### [Prompt]
Anywhere the string "niche" shows up in the listing below, copy the line it is in.

### [Input data]
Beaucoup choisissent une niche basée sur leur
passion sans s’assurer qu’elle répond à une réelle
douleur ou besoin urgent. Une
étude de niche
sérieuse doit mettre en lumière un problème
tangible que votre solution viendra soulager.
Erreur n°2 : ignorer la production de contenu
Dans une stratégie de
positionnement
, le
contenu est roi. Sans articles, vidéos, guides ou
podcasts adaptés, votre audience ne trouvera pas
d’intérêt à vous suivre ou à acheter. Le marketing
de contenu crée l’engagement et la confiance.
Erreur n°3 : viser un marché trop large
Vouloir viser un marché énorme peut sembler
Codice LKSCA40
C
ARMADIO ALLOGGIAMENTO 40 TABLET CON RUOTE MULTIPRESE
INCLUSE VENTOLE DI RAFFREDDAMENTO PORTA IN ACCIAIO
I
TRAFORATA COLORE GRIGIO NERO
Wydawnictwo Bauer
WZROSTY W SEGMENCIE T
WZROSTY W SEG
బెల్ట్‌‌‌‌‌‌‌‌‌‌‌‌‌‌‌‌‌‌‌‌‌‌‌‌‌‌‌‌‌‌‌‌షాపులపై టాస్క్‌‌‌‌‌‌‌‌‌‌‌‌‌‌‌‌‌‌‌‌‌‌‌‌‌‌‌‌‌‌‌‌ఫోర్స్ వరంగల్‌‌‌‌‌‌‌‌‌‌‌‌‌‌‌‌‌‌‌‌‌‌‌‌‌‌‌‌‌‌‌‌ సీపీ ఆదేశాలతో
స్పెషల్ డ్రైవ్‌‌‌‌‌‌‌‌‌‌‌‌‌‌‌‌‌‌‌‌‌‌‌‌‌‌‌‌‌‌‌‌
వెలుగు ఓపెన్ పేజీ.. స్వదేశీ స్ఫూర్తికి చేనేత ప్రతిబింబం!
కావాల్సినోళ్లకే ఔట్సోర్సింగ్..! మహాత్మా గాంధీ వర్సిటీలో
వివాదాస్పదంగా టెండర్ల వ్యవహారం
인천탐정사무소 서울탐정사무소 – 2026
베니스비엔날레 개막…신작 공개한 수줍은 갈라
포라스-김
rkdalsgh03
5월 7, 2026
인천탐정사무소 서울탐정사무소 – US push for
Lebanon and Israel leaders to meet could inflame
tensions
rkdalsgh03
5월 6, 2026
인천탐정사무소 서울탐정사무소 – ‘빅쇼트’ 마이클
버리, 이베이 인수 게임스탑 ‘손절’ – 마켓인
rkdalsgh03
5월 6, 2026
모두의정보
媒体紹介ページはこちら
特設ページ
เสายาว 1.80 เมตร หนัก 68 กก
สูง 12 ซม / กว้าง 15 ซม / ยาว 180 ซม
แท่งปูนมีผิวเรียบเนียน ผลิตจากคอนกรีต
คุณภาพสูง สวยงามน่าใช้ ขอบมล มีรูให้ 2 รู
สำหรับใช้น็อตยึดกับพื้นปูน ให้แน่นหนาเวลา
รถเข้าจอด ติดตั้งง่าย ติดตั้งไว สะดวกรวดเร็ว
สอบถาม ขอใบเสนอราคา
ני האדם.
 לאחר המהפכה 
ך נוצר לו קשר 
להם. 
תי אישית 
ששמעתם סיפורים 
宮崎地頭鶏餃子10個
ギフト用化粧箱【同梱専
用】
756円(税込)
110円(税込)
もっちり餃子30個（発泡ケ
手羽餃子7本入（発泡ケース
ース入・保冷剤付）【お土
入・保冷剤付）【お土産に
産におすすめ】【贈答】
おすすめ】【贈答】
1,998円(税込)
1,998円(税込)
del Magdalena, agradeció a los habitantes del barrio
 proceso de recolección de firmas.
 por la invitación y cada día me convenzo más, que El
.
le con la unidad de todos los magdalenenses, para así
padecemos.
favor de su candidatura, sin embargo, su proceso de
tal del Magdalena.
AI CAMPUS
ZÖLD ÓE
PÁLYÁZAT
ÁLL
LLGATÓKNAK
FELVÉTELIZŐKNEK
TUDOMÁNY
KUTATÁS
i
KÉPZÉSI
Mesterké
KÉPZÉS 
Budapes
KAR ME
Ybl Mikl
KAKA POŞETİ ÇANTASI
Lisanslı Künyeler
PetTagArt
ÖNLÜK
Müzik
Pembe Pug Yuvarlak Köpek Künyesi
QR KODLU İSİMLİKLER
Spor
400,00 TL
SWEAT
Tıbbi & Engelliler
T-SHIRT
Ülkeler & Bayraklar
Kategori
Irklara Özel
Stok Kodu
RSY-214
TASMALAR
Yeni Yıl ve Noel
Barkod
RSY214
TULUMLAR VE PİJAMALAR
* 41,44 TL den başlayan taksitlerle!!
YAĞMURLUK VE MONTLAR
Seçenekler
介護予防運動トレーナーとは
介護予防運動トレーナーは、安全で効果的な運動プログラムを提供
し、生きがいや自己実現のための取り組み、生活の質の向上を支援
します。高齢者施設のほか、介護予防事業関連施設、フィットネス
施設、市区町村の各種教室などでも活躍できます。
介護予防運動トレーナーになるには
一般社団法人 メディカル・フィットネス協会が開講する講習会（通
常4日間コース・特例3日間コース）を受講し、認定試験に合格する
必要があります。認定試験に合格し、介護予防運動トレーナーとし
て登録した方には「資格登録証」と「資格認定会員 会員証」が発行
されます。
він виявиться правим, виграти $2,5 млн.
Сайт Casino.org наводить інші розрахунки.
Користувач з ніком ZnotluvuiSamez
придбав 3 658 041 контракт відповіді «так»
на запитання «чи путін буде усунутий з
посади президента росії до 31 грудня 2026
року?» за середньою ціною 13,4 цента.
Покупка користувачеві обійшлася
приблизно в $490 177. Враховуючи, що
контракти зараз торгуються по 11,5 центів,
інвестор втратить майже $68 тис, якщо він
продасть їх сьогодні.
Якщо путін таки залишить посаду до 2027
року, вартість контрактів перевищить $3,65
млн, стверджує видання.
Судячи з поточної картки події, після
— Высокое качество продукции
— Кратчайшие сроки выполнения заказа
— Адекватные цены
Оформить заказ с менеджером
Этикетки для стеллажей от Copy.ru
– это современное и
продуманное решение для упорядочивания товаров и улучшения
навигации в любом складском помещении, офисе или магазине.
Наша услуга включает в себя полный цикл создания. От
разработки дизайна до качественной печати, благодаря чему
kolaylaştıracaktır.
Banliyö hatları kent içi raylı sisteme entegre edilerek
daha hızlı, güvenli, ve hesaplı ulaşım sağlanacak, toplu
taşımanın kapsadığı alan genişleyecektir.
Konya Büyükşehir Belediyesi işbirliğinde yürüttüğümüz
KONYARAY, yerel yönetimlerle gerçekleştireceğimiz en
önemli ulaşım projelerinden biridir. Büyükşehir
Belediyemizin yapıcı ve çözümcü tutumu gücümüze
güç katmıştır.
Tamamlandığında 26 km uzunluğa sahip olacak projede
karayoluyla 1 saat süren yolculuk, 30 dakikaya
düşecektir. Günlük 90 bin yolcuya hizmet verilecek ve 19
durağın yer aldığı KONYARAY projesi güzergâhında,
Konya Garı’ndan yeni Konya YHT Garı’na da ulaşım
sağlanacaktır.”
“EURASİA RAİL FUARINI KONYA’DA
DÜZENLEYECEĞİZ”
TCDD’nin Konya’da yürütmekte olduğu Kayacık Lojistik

### [Answer to this exercise]
Beaucoup choisissent une niche basée sur leur
étude de niche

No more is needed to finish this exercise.